= Provided material =
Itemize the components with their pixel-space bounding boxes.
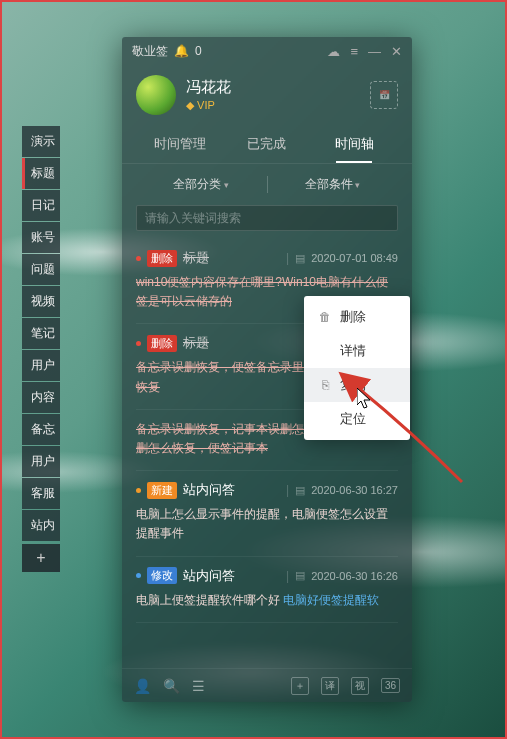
search-input[interactable]: [145, 211, 389, 225]
ctx-delete[interactable]: 🗑 删除: [304, 300, 410, 334]
sidebar-item[interactable]: 标题: [22, 158, 60, 189]
filter-condition[interactable]: 全部条件: [268, 176, 399, 193]
item-title: 标题: [183, 334, 209, 352]
badge-new: 新建: [147, 482, 177, 499]
sidebar-item[interactable]: 站内: [22, 510, 60, 541]
search-icon[interactable]: 🔍: [163, 678, 180, 694]
sidebar-add-button[interactable]: +: [22, 544, 60, 572]
ctx-label: 定位: [340, 410, 366, 428]
sidebar-item[interactable]: 客服: [22, 478, 60, 509]
tab-time-manage[interactable]: 时间管理: [136, 129, 223, 163]
item-body: 电脑上怎么显示事件的提醒，电脑便签怎么设置提醒事件: [136, 505, 398, 543]
badge-modify: 修改: [147, 567, 177, 584]
separator: |: [286, 569, 289, 583]
minimize-icon[interactable]: ―: [368, 44, 381, 59]
filter-category[interactable]: 全部分类: [136, 176, 267, 193]
context-menu: 🗑 删除 详情 ⎘ 复制 定位: [304, 296, 410, 440]
vip-badge: VIP: [186, 99, 231, 112]
separator: |: [286, 251, 289, 265]
sidebar-item[interactable]: 账号: [22, 222, 60, 253]
translate-icon[interactable]: 译: [321, 677, 339, 695]
tab-completed[interactable]: 已完成: [223, 129, 310, 163]
doc-icon: ▤: [295, 252, 305, 265]
badge-delete: 删除: [147, 250, 177, 267]
user-name: 冯花花: [186, 78, 231, 97]
item-body: 电脑上便签提醒软件哪个好 电脑好便签提醒软: [136, 591, 398, 610]
sidebar-item[interactable]: 问题: [22, 254, 60, 285]
ctx-detail[interactable]: 详情: [304, 334, 410, 368]
close-icon[interactable]: ✕: [391, 44, 402, 59]
sidebar: 演示 标题 日记 账号 问题 视频 笔记 用户 内容 备忘 用户 客服 站内 +: [22, 126, 60, 572]
doc-icon: ▤: [295, 569, 305, 582]
doc-icon: ▤: [295, 484, 305, 497]
ctx-label: 删除: [340, 308, 366, 326]
tabs: 时间管理 已完成 时间轴: [122, 129, 412, 164]
user-icon[interactable]: 👤: [134, 678, 151, 694]
status-dot: [136, 256, 141, 261]
item-title: 标题: [183, 249, 209, 267]
search-box[interactable]: [136, 205, 398, 231]
notification-count: 0: [195, 44, 202, 58]
sidebar-item[interactable]: 内容: [22, 382, 60, 413]
copy-icon: ⎘: [318, 378, 332, 392]
bell-icon[interactable]: 🔔: [174, 44, 189, 58]
cloud-icon[interactable]: ☁: [327, 44, 340, 59]
ctx-label: 详情: [340, 342, 366, 360]
sidebar-item[interactable]: 用户: [22, 350, 60, 381]
sidebar-item[interactable]: 用户: [22, 446, 60, 477]
tab-timeline[interactable]: 时间轴: [311, 129, 398, 163]
status-dot: [136, 488, 141, 493]
add-icon[interactable]: ＋: [291, 677, 309, 695]
sidebar-item[interactable]: 日记: [22, 190, 60, 221]
calendar-small-icon[interactable]: ☰: [192, 678, 205, 694]
item-time: 2020-06-30 16:26: [311, 570, 398, 582]
timeline-item[interactable]: 新建 站内问答 | ▤ 2020-06-30 16:27 电脑上怎么显示事件的提…: [136, 471, 398, 556]
sidebar-item[interactable]: 笔记: [22, 318, 60, 349]
sidebar-item[interactable]: 备忘: [22, 414, 60, 445]
item-time: 2020-07-01 08:49: [311, 252, 398, 264]
separator: |: [286, 483, 289, 497]
view-icon[interactable]: 视: [351, 677, 369, 695]
badge-delete: 删除: [147, 335, 177, 352]
sidebar-item[interactable]: 视频: [22, 286, 60, 317]
app-name: 敬业签: [132, 43, 168, 60]
item-time: 2020-06-30 16:27: [311, 484, 398, 496]
menu-icon[interactable]: ≡: [350, 44, 358, 59]
status-dot: [136, 341, 141, 346]
cursor-icon: [357, 388, 375, 412]
count-badge: 36: [381, 678, 400, 693]
timeline-item[interactable]: 修改 站内问答 | ▤ 2020-06-30 16:26 电脑上便签提醒软件哪个…: [136, 557, 398, 623]
calendar-icon[interactable]: 📅: [370, 81, 398, 109]
sidebar-item[interactable]: 演示: [22, 126, 60, 157]
item-title: 站内问答: [183, 567, 235, 585]
filter-row: 全部分类 全部条件: [122, 164, 412, 201]
link-text[interactable]: 电脑好便签提醒软: [283, 593, 379, 607]
avatar[interactable]: [136, 75, 176, 115]
bottom-toolbar: 👤 🔍 ☰ ＋ 译 视 36: [122, 668, 412, 702]
titlebar: 敬业签 🔔 0 ☁ ≡ ― ✕: [122, 37, 412, 65]
profile-section: 冯花花 VIP 📅: [122, 65, 412, 129]
status-dot: [136, 573, 141, 578]
trash-icon: 🗑: [318, 310, 332, 324]
item-title: 站内问答: [183, 481, 235, 499]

= Exercise goal =
Bring together all lines in the records where the word "menu" is found.

= Completed exercise =
context-menu: 🗑 删除 详情 ⎘ 复制 定位: [304, 296, 410, 440]
menu-icon[interactable]: ≡: [350, 44, 358, 59]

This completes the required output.